E não esquecer de promover uma assembleia com os professores das universidades estaduais.

Dará credibilidade ao radiofônico oficial, que está ótimo só como programa de rádio.

Leituras

Enquete deste O TROMBONE procura sentir o clima para 2012 partindo de uma premissa chamada Azevedo; se parte para a reeleição e quais os seus adversários, considerados em potencial Juçara, Davidson e o próprio Azevedo (administração).

Cremos que esse quadro será alterado, mais provável dentro do PT – a não ser que Juçara encontre unanimidade tal que possibilite a Geraldo Simões impor o seu nome e assegurar unidade na militância em defesa de sua campanha e integral apoio do Governo Estadual. (É lá onde reside o perigo!).

Ainda que cometendo precipitações e dependendo de articulações em nível de cúpulas, Davidson Magalhães é o candidato do PCdoB, com possibilidades de fazer convergir em torno dele um bom grupo e mesmo de vencer as eleições se dispuser de uma articulação que lhe assegure um bom tempo na televisão.

Azevedo – em que pese o descontrole sobre a administração, indefinida e insegura – dependerá, em muito, de Fernando Gomes, que poderá “assumir” a administração municipal ainda que não seja candidato.

No mote – como cantiga de grilo – derrotar o PT de Geraldo Simões.

Revelação

Eduardo Anunciação em sua “Política, Gente. Poder” (Diário Bahia), no curso da semana fez, para nós, uma revelação/confissão, se entendemos o processo eleitoral na entrelinha do colunismo: “Juçara Feitosa ainda não faz nenhuma declaração rigorosa, taxativa que não é candidata à sucessão do prefeito-capitão Nilton Azevedo...”.

Diz tudo, o bem informado Eduardo. Quem não diz o diz. Justamente porque JF o contrário não afirma: que é candidata.

Se o dissesse não exigiria do experimentado analista Eduardo Anunciação a ilação exposta.

Juçara Feitosa

juçaraMesmo porque a autonomia da iniciativa de lançar a própria candidatura não cabe a Juçara, que em 2010 chegou a ter o nome ventilado para a deputança estadual e deixou de concorrer para não prejudicar alianças de Geraldo. Foi honrada com a segunda suplência de Lídice da Matta, na senatoria. Para quem conhece minimamente os meandros da política, a eleição para uma vaga na Assembleia Legislativa daria visibilidade ímpar a Juçara perante o eleitorado local. O mesmo – não ser candidata – pode ocorrer em 2012. Mais pelas relações de GS no âmbito estadual.

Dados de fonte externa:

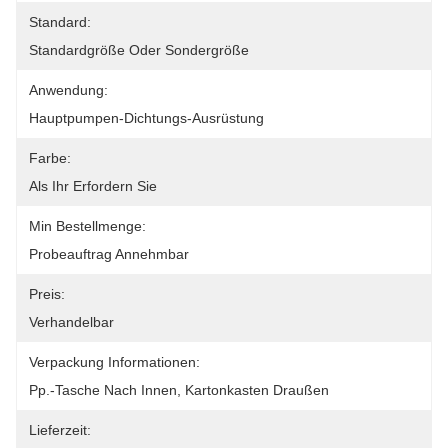
Standard:
Standardgröße Oder Sondergröße
Anwendung:
Hauptpumpen-Dichtungs-Ausrüstung
Farbe:
Als Ihr Erfordern Sie
Min Bestellmenge:
Probeauftrag Annehmbar
Preis:
Verhandelbar
Verpackung Informationen:
Pp.-Tasche Nach Innen, Kartonkasten Draußen
Lieferzeit: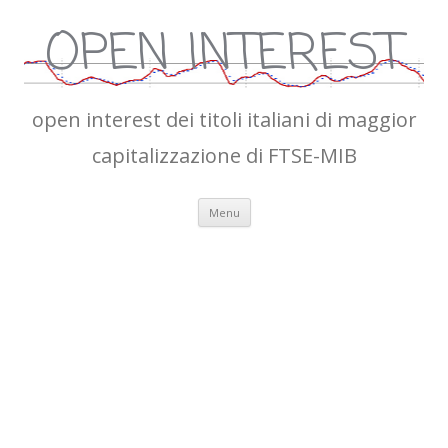
OPEN INTEREST
open interest dei titoli italiani di maggior
capitalizzazione di FTSE-MIB
Vai
Menu
al
contenuto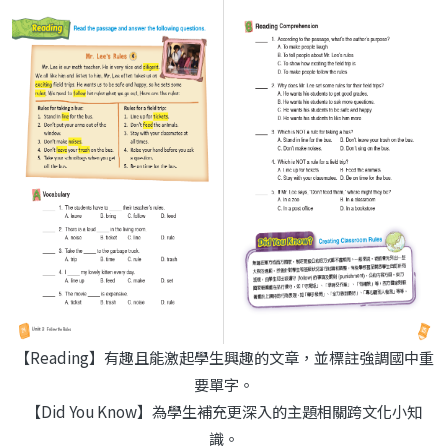
【Reading】有趣且能激起學生興趣的文章，並標註強調國中重
要單字。
【Did You Know】為學生補充更深入的主題相關跨文化小知
識。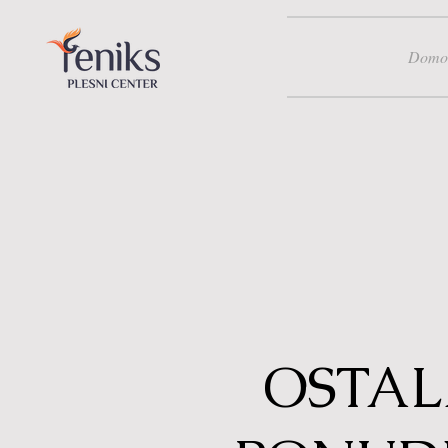
Domo
OSTA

No momento, a leitura da análise de Eduardo pode significar que o terreno pode estar sendo preparado para ser retirado aquele AINDA do texto.

Afinal, coisa de fábulas!

Discurso para Azevedo

É o que se pode admitir com o release da FICC – leia-se Cyro de Mattos – onde expressa a apropriação de projetos alheios como se da FICC o fossem. Isso, como Cultura, deve servir ao prefeito Azevedo. Faz parte do “me engana que eu gosto”.

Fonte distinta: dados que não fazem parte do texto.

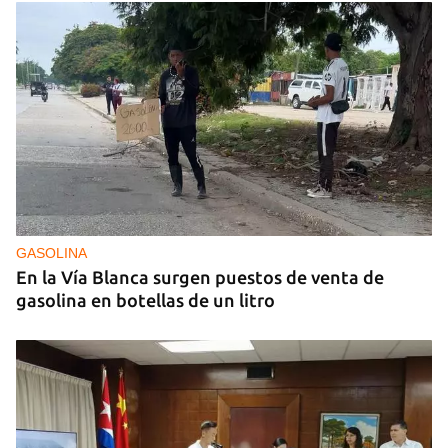
GASOLINA
En la Vía Blanca surgen puestos de venta de
gasolina en botellas de un litro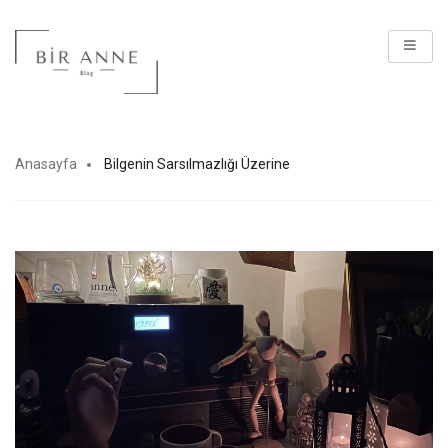
Anasayfa
Bilgenin Sarsılmazlığı Üzerine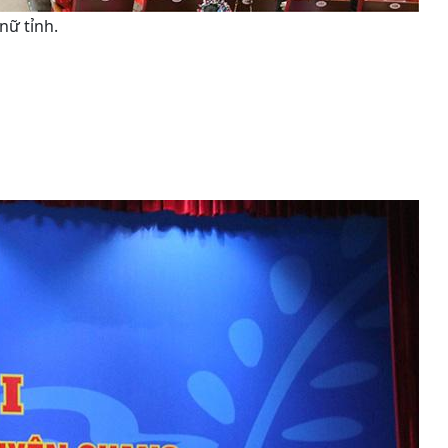
nữ tỉnh.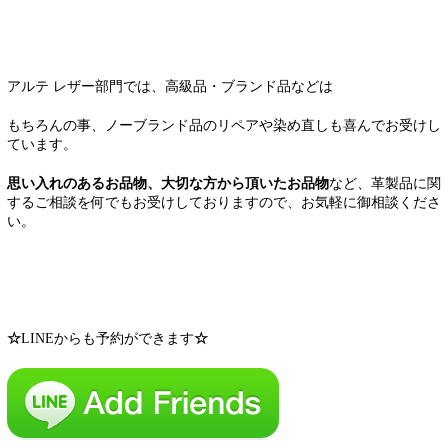
アルテ レザー部門では、高級品・ブランド品などは
もちろんの事、ノーブランド品のリペアや染め直しも喜んでお受けし
ています。
思い入れのあるお品物、大切な方から頂いたお品物
など、革製品に関
するご相談を何でもお受けしておりますので、お気軽に御相談くださ
い。
☆
LINEからも予約ができます
☆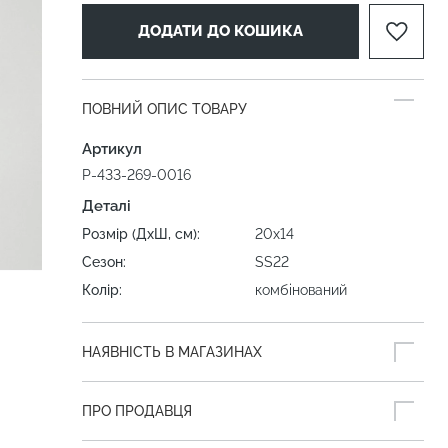
ДОДАТИ ДО КОШИКА
ПОВНИЙ ОПИС ТОВАРУ
Артикул
P-433-269-0016
Деталі
Розмір (ДхШ, см):
20х14
Сезон:
SS22
Колір:
комбінований
НАЯВНІСТЬ В МАГАЗИНАХ
ПРО ПРОДАВЦЯ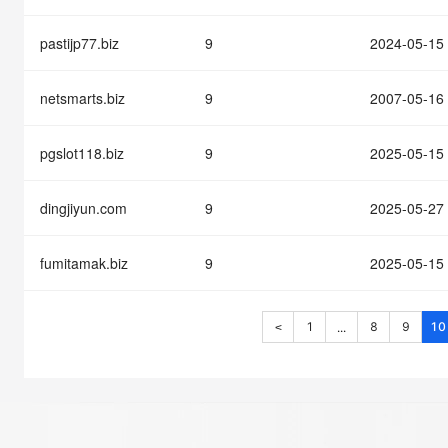
pastijp77.biz
9
2024-05-15
netsmarts.biz
9
2007-05-16
pgslot118.biz
9
2025-05-15
dingjiyun.com
9
2025-05-27
fumitamak.biz
9
2025-05-15
1
8
9
10
...
<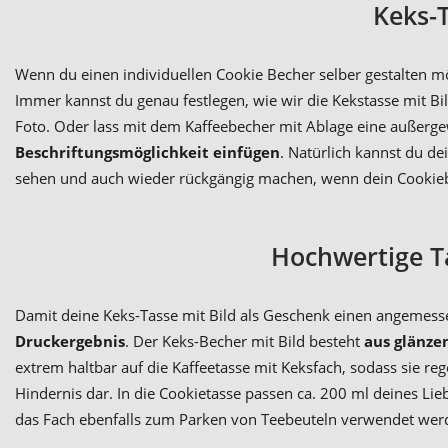
Keks-
Wenn du einen individuellen Cookie Becher selber gestalten m
Immer kannst du genau festlegen, wie wir die Kekstasse mit B
Foto. Oder lass mit dem Kaffeebecher mit Ablage eine außerg
Beschriftungsmöglichkeit einfügen
. Natürlich kannst du d
sehen und auch wieder rückgängig machen, wenn dein Cookiebe
Hochwertige T
Damit deine Keks-Tasse mit Bild als Geschenk einen angemesse
Druckergebnis
. Der Keks-Becher mit Bild besteht
aus glänze
extrem haltbar auf die Kaffeetasse mit Keksfach, sodass sie r
Hindernis dar. In die Cookietasse passen ca. 200 ml deines Lie
das Fach ebenfalls zum Parken von Teebeuteln verwendet werde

E de release em release Cyro vai faturando seu cascalho no comando da mais desastrosa administração da história da FICC.

UESC

Considerando que os portões retirados o foram para conserto (me engana que eu gosto) a não reposição – ou seja, o não conserto até agora – confirma o sucateamento das universidades estaduais (faltariam recursos até para consertar um mísero portão) ou a incompetência administrativa de quem gere a UESC.

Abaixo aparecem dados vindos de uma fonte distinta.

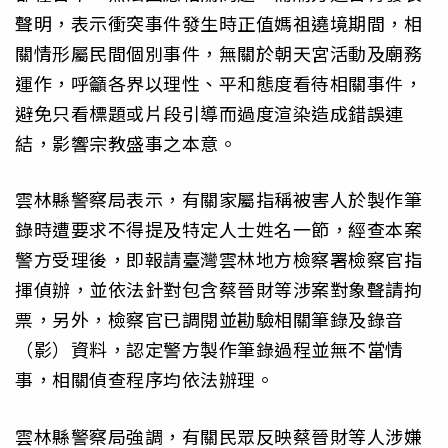
聲明，表示衝突事件發生時正值媽祖遶境期間，相
關情形屬民間個別事件，無關於朝天宮活動及廟務
運作，呼籲各界以理性、平和態度看待相關事件，
避免只看標題或片段引導而過度渲染造成錯誤連
結，影響宗教盛事之本意。
雲林縣警察局表示，有關家屬指稱被害人於製作筆
錄時遭要求不得提及特定人士姓名一節，經查本案
警方受理後，即報請臺灣雲林地方檢察署檢察官指
揮偵辦，並依法針對包含蔡晉財等涉案對象聲請拘
票，另外，檢察官已調閱並勘驗相關筆錄及錄音
（影）資料，認定警方製作筆錄過程並無不當情
事，相關偵查程序均依法辦理。
雲林縣警察局強調，有關民眾反映蔡晉財等人涉嫌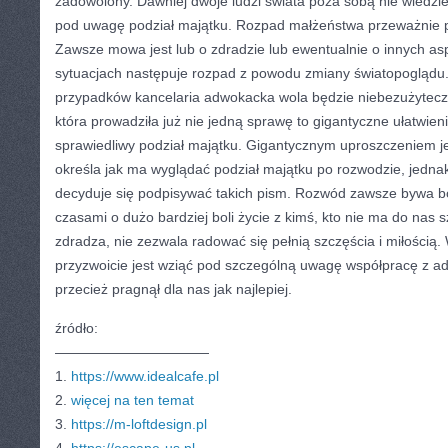
zadowolony. Dawniej dwoje ludzi świata poza sobą nie wiedzieli
pod uwagę podział majątku. Rozpad małżeństwa przeważnie po
Zawsze mowa jest lub o zdradzie lub ewentualnie o innych a
sytuacjach następuje rozpad z powodu zmiany światopoglądu
przypadków kancelaria adwokacka wola będzie niebezużytec
która prowadziła już nie jedną sprawę to gigantyczne ułatwieni
sprawiedliwy podział majątku. Gigantycznym uproszczeniem jes
określa jak ma wyglądać podział majątku po rozwodzie, jedna
decyduje się podpisywać takich pism. Rozwód zawsze bywa bo
czasami o dużo bardziej boli życie z kimś, kto nie ma do nas s
zdradza, nie zezwala radować się pełnią szczęścia i miłością
przyzwoicie jest wziąć pod szczególną uwagę współpracę z ad
przecież pragnął dla nas jak najlepiej.
źródło:
———————————
1.
https://www.idealcafe.pl
2.
więcej na ten temat
3.
https://m-loftdesign.pl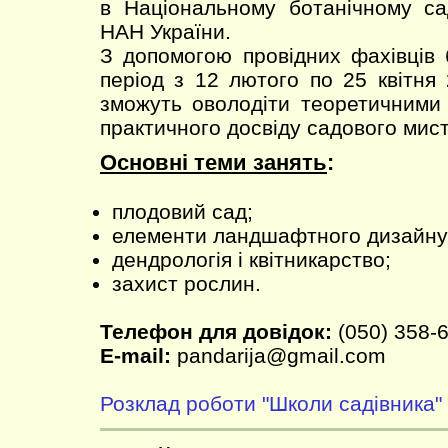
в Національному ботанічному са
НАН України.
З допомогою провідних фахівців 
період з 12 лютого по 25 квітня
зможуть оволодіти теоретичними
практичного досвіду садового мис
Основні теми занять
:
плодовий сад;
елементи ландшафтного дизайну
дендрологія і квітникарство;
захист рослин.
Телефон для довідок:
(050) 358-6
E-mail:
pandarija@gmail.com
Розклад роботи "Школи садівника"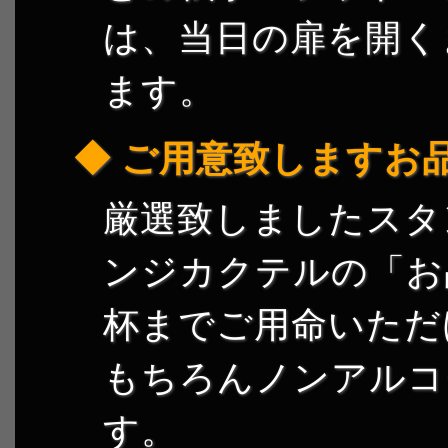
は、当日の扉を開く
ます。
ご用意致しますお
厳選致しましたスタ
ンジカクテルの「お
杯までご用命いただ
もちろんノンアルコ
す。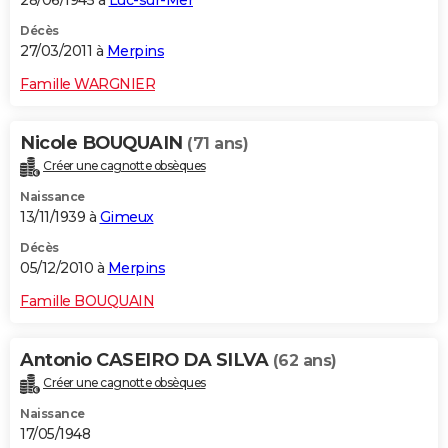
28/06/1945 à
Luc-sur-Mer
Décès
27/03/2011 à
Merpins
Famille WARGNIER
Nicole BOUQUAIN
(71 ans)
Créer une cagnotte obsèques
Naissance
13/11/1939 à
Gimeux
Décès
05/12/2010 à
Merpins
Famille BOUQUAIN
Antonio CASEIRO DA SILVA
(62 ans)
Créer une cagnotte obsèques
Naissance
17/05/1948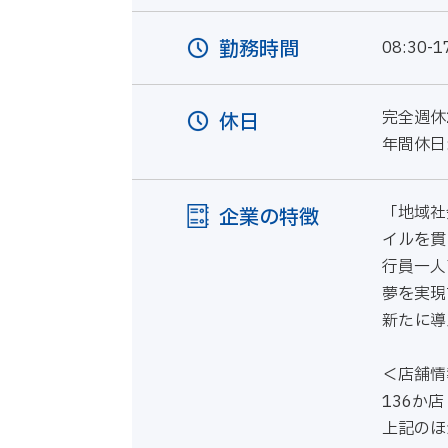
勤務時間
08:30
完全週休
休日
年間休日:
「地域社
企業の特徴
イルを貫
行員一人
夢を実現
新たに導
＜店舗情
136か
上記のほ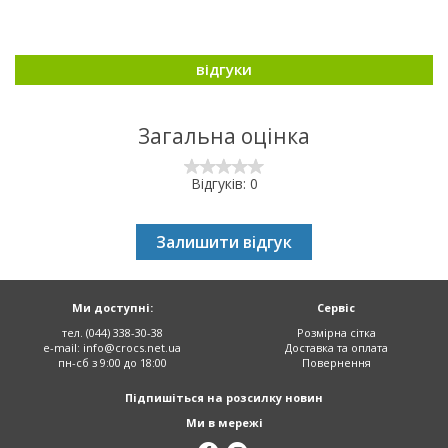
відгуки
Загальна оцінка
Відгуків: 0
Залишити відгук
Ми доступні:
Сервіс
тел. (044) 338-30-38
Розмірна сітка
e-mail:
info@crocs.net.ua
Доставка та оплата
пн-сб з 9:00 до 18:00
Повернення
Підпишіться на розсилку новин
Ми в мережі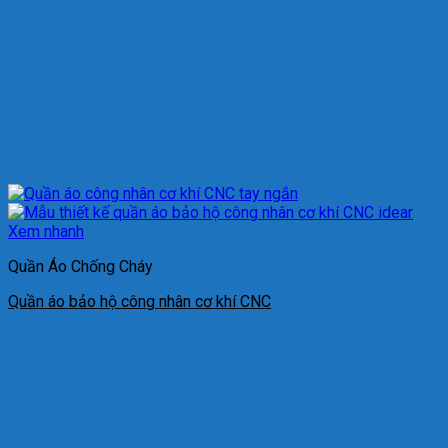
Xem nhanh
Quần Áo Chống Cháy
Quần áo bảo hộ công nhân cơ khí CNC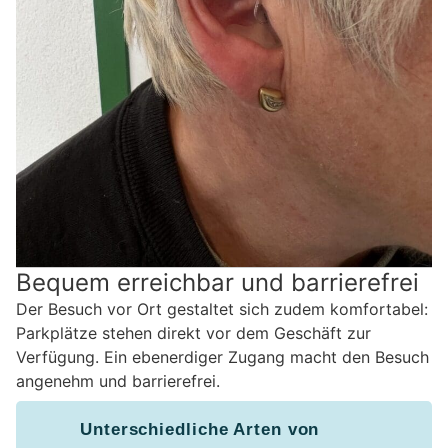
Bequem erreichbar und barrierefrei
Der Besuch vor Ort gestaltet sich zudem komfortabel:
Parkplätze stehen direkt vor dem Geschäft zur
Verfügung. Ein ebenerdiger Zugang macht den Besuch
angenehm und barrierefrei.
Unterschiedliche Arten von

Uma confissão a justificar a existência do movimento grevista.

Nana Caymmi

Das grandes divas da interpretação brasileira Nana completou neste 29 de abril 70 anos. Com a homenagem que lhe fez Dorival, seu pai, assim que nasceu, com a chopiniana Acalanto – suave como um noturno – brindamos o aniversário. Aqui interpretada pela própria Nana em dueto com o criador.

Cantinho do ABC da Noite

cabocoManhã começando no ABC. Ainda na faina o Cabôco e sua alquimia de elaborar artesanal e diariamente a batida que o freguês consumirá naquele dia. Um cliente empurra a semicerrada banda de porta e pergunta se já está atendendo.

Cabôco Alencar aponta para o relógio e diz:

– Ainda não! Só a partir das onze.

Diante do ar de estranheza do cliente, completa:

– Eu boto uma placa de bronze, fazendo do ABC uma repartição pública federal, e você não quer respeitar o horário do expediente!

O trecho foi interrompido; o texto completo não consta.